12 April 2013

Homemade Spicy Ketchup

I read something recently that quoted one of my favorite food writers, Jeffery Steingarten, and his opinions on Ketchup.  He basically said that there's Heinz and then there's not as good and Heinz.  If you're looking for a really good, store bought ketchup it is pretty difficult to make an anti-Heinz argument.  It's good stuff.  This homemade ketchup bears no direct relation to Heinz, other than the base ingredients -- tomatoes, vinegar, and sweetener.  Heinz uses corn syrup, I used brown sugar.  That's the main reason for the color difference.  Mine is also a little chunky, just a tad more than a little spicy, and pretty outrageously fantastic (if I do say so myself).  

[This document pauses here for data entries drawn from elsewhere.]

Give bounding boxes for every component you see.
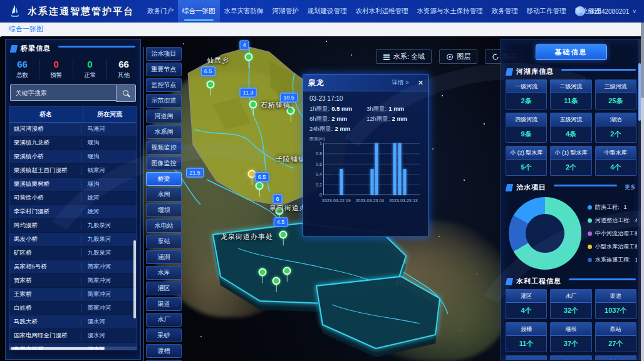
layer-menu-item[interactable]: 视频监控: [146, 141, 182, 155]
nav-item[interactable]: 政务门户: [143, 0, 178, 23]
table-row[interactable]: 栗溪镇九龙桥 堰沟: [9, 136, 137, 150]
map-pin[interactable]: [245, 53, 253, 61]
layer-menu-item[interactable]: 重要节点: [146, 63, 182, 76]
map-pin[interactable]: [256, 182, 264, 190]
layer-menu-item[interactable]: 渠道: [146, 297, 182, 311]
close-icon[interactable]: ✕: [418, 79, 423, 87]
stat-card[interactable]: 小 (2) 型水库 5个: [506, 146, 547, 176]
nav-item[interactable]: 河湖管护: [268, 0, 303, 23]
table-row[interactable]: 禹发小桥 九股泉河: [9, 233, 137, 247]
stat-card[interactable]: 渡槽 11个: [506, 322, 547, 352]
layer-menu-item[interactable]: 水电站: [146, 219, 182, 233]
search-input[interactable]: [10, 84, 116, 101]
layer-menu-item[interactable]: 水库: [146, 266, 182, 280]
table-row[interactable]: 阿均漫桥 九股泉河: [9, 219, 137, 233]
nav-item[interactable]: 水资源与水土保持管理: [413, 0, 487, 23]
station-badge[interactable]: 10.5: [280, 93, 298, 103]
map-pin[interactable]: [207, 81, 215, 89]
table-row[interactable]: 姚河湾漫桥 马滩河: [9, 123, 137, 136]
col-bridge-name: 桥名: [9, 107, 83, 122]
layer-menu-item[interactable]: 堰坝: [146, 203, 182, 217]
table-row[interactable]: 矿区桥 九股泉河: [9, 247, 137, 260]
stat-card[interactable]: 桥梁 66个: [550, 355, 591, 360]
map-pin[interactable]: [249, 101, 257, 109]
layers-button[interactable]: 图层: [439, 49, 477, 64]
stat-card[interactable]: 湖泊 2个: [595, 113, 636, 143]
target-icon: [446, 53, 454, 61]
station-badge[interactable]: 6.5: [255, 173, 269, 182]
stat-card[interactable]: 三级河流 25条: [595, 79, 636, 109]
stat-card[interactable]: 水电站 3个: [595, 355, 636, 360]
station-badge[interactable]: 11.3: [240, 88, 257, 98]
nav-item[interactable]: 系统管理: [571, 0, 606, 23]
layer-menu-item[interactable]: 监控节点: [146, 78, 182, 92]
layer-menu-item[interactable]: 水系闸: [146, 125, 182, 139]
layer-menu-item[interactable]: 泵站: [146, 235, 182, 248]
page-scrollbar[interactable]: [641, 23, 644, 361]
stat-card[interactable]: 渠道 1037个: [595, 289, 636, 319]
panel-header: 桥梁信息: [6, 39, 140, 56]
station-badge[interactable]: 4.5: [274, 218, 288, 227]
table-row[interactable]: 司营徐小桥 姚河: [9, 191, 137, 205]
table-row[interactable]: 吴家相5号桥 简家冲河: [9, 260, 137, 274]
layer-menu-item[interactable]: 示范街道: [146, 94, 182, 108]
stat-card[interactable]: 四级河流 9条: [506, 113, 547, 143]
table-row[interactable]: 国家电网理金门漫桥 漫水河: [9, 329, 137, 343]
nav-item[interactable]: 农村水利运维管理: [351, 0, 413, 23]
nav-item[interactable]: 政务管理: [487, 0, 522, 23]
detail-link[interactable]: 详情 >: [392, 79, 409, 87]
rain-metric: 1h雨量:0.5 mm: [309, 105, 365, 113]
table-row[interactable]: 栗溪镇小桥 堰沟: [9, 150, 137, 164]
map-pin[interactable]: [259, 268, 267, 277]
layer-menu-item[interactable]: 涵洞: [146, 250, 182, 264]
stat-card[interactable]: 二级河流 11条: [550, 79, 591, 109]
station-badge[interactable]: 21.5: [186, 168, 204, 178]
table-row[interactable]: 栗溪镇栗树桥 堰沟: [9, 178, 137, 191]
layer-menu-item[interactable]: 采砂: [146, 328, 182, 342]
stat-card[interactable]: 小 (1) 型水库 2个: [550, 146, 591, 176]
basic-info-button[interactable]: 基础信息: [536, 44, 607, 60]
y-tick: 0.4: [309, 172, 322, 176]
layer-menu-item[interactable]: 水闸: [146, 188, 182, 201]
more-link[interactable]: 更多: [625, 183, 636, 191]
station-badge[interactable]: 6: [273, 195, 282, 204]
map-pin[interactable]: [279, 231, 288, 239]
page-scrollbar-thumb[interactable]: [641, 23, 644, 98]
layer-menu-item[interactable]: 水厂: [146, 313, 182, 327]
nav-item[interactable]: 移动工作管理: [522, 0, 571, 23]
layer-menu-item[interactable]: 治水项目: [146, 47, 182, 61]
layer-menu-item[interactable]: 渡槽: [146, 344, 182, 358]
nav-item[interactable]: 综合一张图: [178, 0, 220, 23]
layer-menu-item[interactable]: 图像监控: [146, 156, 182, 170]
layer-menu-item[interactable]: 河道闸: [146, 109, 182, 123]
table-row[interactable]: 栗溪镇赵王西门漫桥 钱家河: [9, 164, 137, 178]
layer-menu-item[interactable]: 灌区: [146, 282, 182, 295]
table-horizontal-scrollbar[interactable]: [11, 347, 105, 350]
nav-item[interactable]: 水旱灾害防御: [220, 0, 268, 23]
table-vertical-scrollbar[interactable]: [133, 240, 136, 318]
table-row[interactable]: 贾家桥 简家冲河: [9, 274, 137, 288]
stat-card[interactable]: 泵站 27个: [595, 322, 636, 352]
station-badge[interactable]: 4: [239, 41, 249, 50]
table-row[interactable]: 王家桥 简家冲河: [9, 288, 137, 302]
table-row[interactable]: 马践大桥 漫水河: [9, 315, 137, 329]
bridge-stat: 0 正常: [73, 59, 106, 79]
stat-card[interactable]: 一级河流 2条: [506, 79, 547, 109]
stat-card[interactable]: 涵洞 47个: [506, 355, 547, 360]
map-pin[interactable]: [283, 267, 291, 275]
stat-card[interactable]: 中型水库 4个: [595, 146, 636, 176]
stat-card[interactable]: 灌区 4个: [506, 289, 547, 319]
nav-item[interactable]: 规划建设管理: [303, 0, 351, 23]
station-badge[interactable]: 6.5: [201, 67, 216, 76]
breadcrumb[interactable]: 综合一张图: [0, 24, 43, 34]
legend-item: 中小河流治理工程 0: [588, 230, 637, 238]
layer-menu-item[interactable]: 桥梁: [146, 172, 182, 186]
table-row[interactable]: 白姓桥 简家冲河: [9, 302, 137, 315]
stat-card[interactable]: 五级河流 4条: [550, 113, 591, 143]
stat-card[interactable]: 堰坝 37个: [550, 322, 591, 352]
watersystem-scope-button[interactable]: 水系: 全域: [376, 49, 432, 64]
map-pin[interactable]: [273, 277, 281, 285]
table-row[interactable]: 李学村门漫桥 姚河: [9, 205, 137, 219]
search-button[interactable]: [116, 84, 136, 102]
stat-card[interactable]: 水厂 32个: [550, 289, 591, 319]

According the the Wikipedia article on ketchup, a.k.a. catsup, some version if it has been going around since the 1600s.  It's been through lots of changes since then.  We substituted the pickled fish with tomatoes and vinegar.  Americans also thought that tomatoes were poisonous because they are related to deadly Nightshade, so we pretty much only ate them when cooked and pickled so we didn't die.  Boy, oh boy, how the times have changed.  Lots of kids wouldn't know a vegetable or fruit if it hit them in the head, but they all know ketchup.  
I made this with a can of Hunts diced tomatoes with garlic.  Tomatoes aren't in season here yet, and I really wanted to come up with something I could make all year long if I got the urge to cook it up.  Just remember, we aren't aiming for Heinz here -- this is all your own and there's nothing mass produced about it.

Pour your can of tomatoes in a medium saucepan.

Add a bunch of spices.  I used some of my recently made mustard, but you can use store bought if you didn't try out that recipe first.  Simmer away for an hour or so.  Do the dishes, watch Breaking Bad -- that's what I did while mine was cooking.  Just get up every 15 minutes or so to stir it around a bit.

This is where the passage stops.